Zwar ist durch die Maßnahme das Privatleben des Antragstellers betroffen, doch ist dieser Eingriff
verhältnismäßig in Anbetracht der allenfalls marginalen Beziehungen des Antragstellers zu Deutschland (wo
der Antragsteller bezeichnender Weise nie gemeldet war), seiner mangelnden Integration in das deutsche
Rechts- und Wertesystem und die hohe Zahl der von ihm begangenen erheblichen Straftaten, hinsichtlich derer
durchaus eine Wiederholung zu befürchten ist. Dass der Antragsteller und Frau D. angeben, verlobt zu sein und
heiraten zu wollen, führt nicht zu einer anderen Bewertung. Selbst nach dem Vorbringen des Antragstellers
steht die Eheschließung nicht unmittelbar bevor (und unterfällt daher nicht dem vorwirkenden Schutz des Art. 6
Abs. 1 GG), weil der Antragsteller derzeit über keine gültigen Identitätspapiere verfügt und eine Änderung
dieses Zustandes nicht absehbar ist, so dass das Eheschließungsverfahren schon aus rechtlichen Gründen
nicht betrieben werden kann. Im Übrigen erscheint es nicht unverhältnismäßig, wenn der Antragsteller nach
einer Eheschließung mit Frau D. sich von Rumänien aus um die Wiedereinreise, dann unter Bezugnahme auf
Art. 6 Abs. 1 GG, bemüht, zumal Frau D., wie sich aus den Akten ergibt, selbst in Rumänien geboren wurde,
so dass anzunehmen ist, dass sie des Rumänischen mächtig ist, weshalb ihr und dem Antragsteller zugemutet
werden kann, die Eheschließung in Rumänien vornehmen zu lassen und eine eheliche Lebensgemeinschaft
vorübergehend dort zu führen, ggf. auch durch Besuche von Frau D.; die diesbezüglichen Reisekosten sind
gerichtsbekannter Weise gering. Dass die Verlustfeststellung nicht sogleich mit einer Befristung des Einreise-
und Aufenthaltsverbotes nach § 7 Abs. 2 Satz 1 FreizügG/EU versehen wurde, führt nicht zur
Unverhältnismäßigkeit der Maßnahme; eine nachfolgende Befristung auf Antrag des Antragstellers nach § 7
Abs. 2 Satz 2 bis 4 FreizügG/EU genügt dem Verhältnismäßigkeitsgrundsatz.

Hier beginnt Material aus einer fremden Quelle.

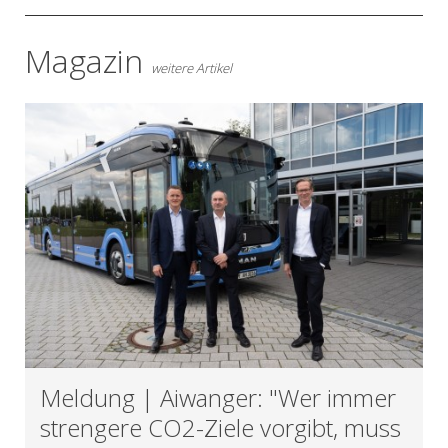
Magazin
weitere Artikel
Meldung | Aiwanger: "Wer immer
strengere CO2-Ziele vorgibt, muss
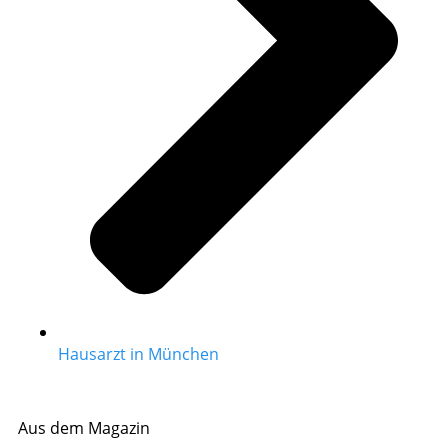
Hausarzt in München
Aus dem Magazin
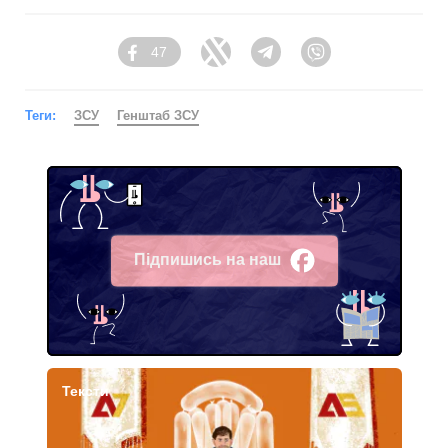
47
Facebook
Twitter
Telegram
Viber
Теги:
ЗСУ
Генштаб ЗСУ
Підпишись на наш
Facebook
Тексти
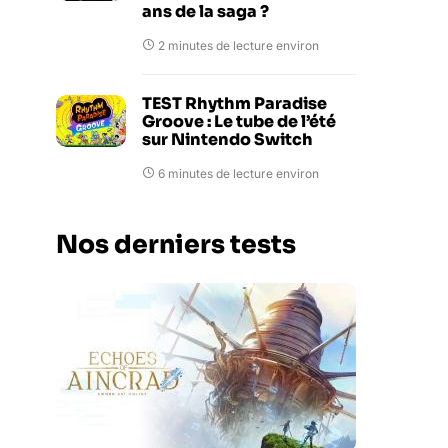
ans de la saga ?
2 minutes de lecture environ
TEST Rhythm Paradise
Groove : Le tube de l’été
sur Nintendo Switch
6 minutes de lecture environ
Nos derniers tests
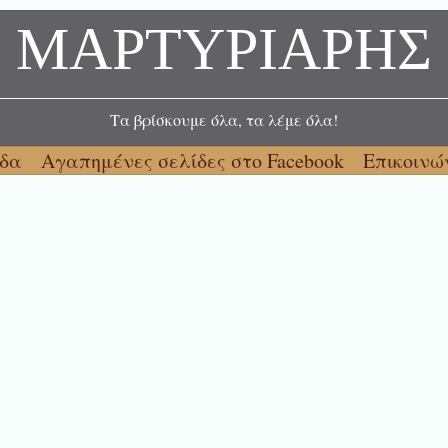
ΜΑΡΤΥΡΙΑΡΗΣ
Τα βρίσκουμε όλα, τα λέμε όλα!
ίδα
Αγαπημένες σελίδες στο Facebook
Επικοινώ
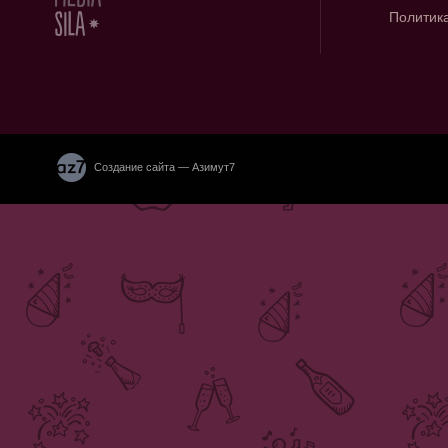
Политик
Создание сайта — Азимут7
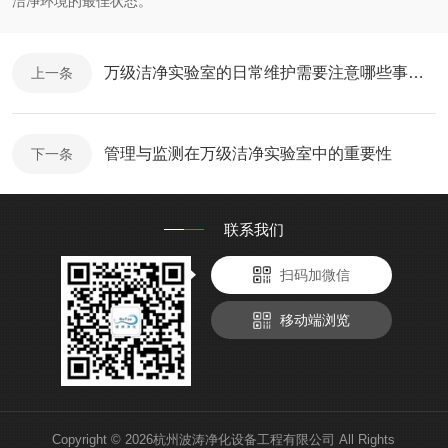
洁净环境的最佳状态。
万级洁净实验室的日常维护需要注意哪些事项？
上一条
管理与监测在万级洁净实验室中的重要性
下一条
联系我们
扫码加微信
移动端浏览
Copyright © 2026杭州波涛净化设备工程有限公司 All Rights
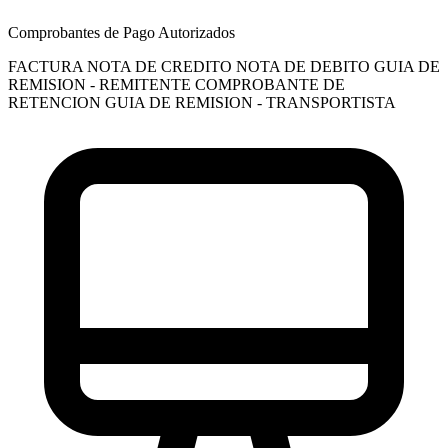
Comprobantes de Pago Autorizados
FACTURA
NOTA DE CREDITO
NOTA DE DEBITO
GUIA DE
REMISION - REMITENTE
COMPROBANTE DE
RETENCION
GUIA DE REMISION - TRANSPORTISTA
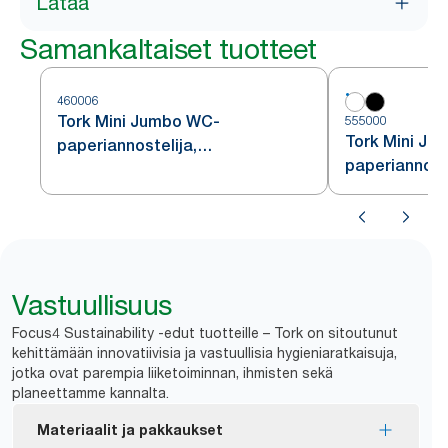
Lataa
Samankaltaiset tuotteet
460006
Tork Mini Jumbo WC-
555000
Tork Mini Ju
paperiannostelija,
paperiannoste
ruostumatonta terästä, T2
Vastuullisuus
Focus4 Sustainability -edut tuotteille – Tork on sitoutunut
kehittämään innovatiivisia ja vastuullisia hygieniaratkaisuja,
jotka ovat parempia liiketoiminnan, ihmisten sekä
planeettamme kannalta.
Materiaalit ja pakkaukset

12 Gegen die unter Ziff. II der angegriffenen Verfügung ergangene Abschiebungsandrohung bestehen ebenso
wenig rechtliche Bedenken wie gegen die unter Ziff. III verfügte Anordnung der Abschiebung aus der Haft.
Auch insoweit kann die Kammer zur Vermeidung von Wiederholungen auf die Verfügung vom 07.04.2010
verweisen.
13 Die Kostenentscheidung beruht auf § 154 Abs. 1 VwGO. Die Festsetzung des Streitwerts ergibt sich aus §§ 53
Abs. 3 Nr. 2, 52 Abs. 2 GKG, wobei die Kammer von der Hälfte des Wertes ausgeht, der in einem
Hauptsacheverfahren festzusetzen wäre.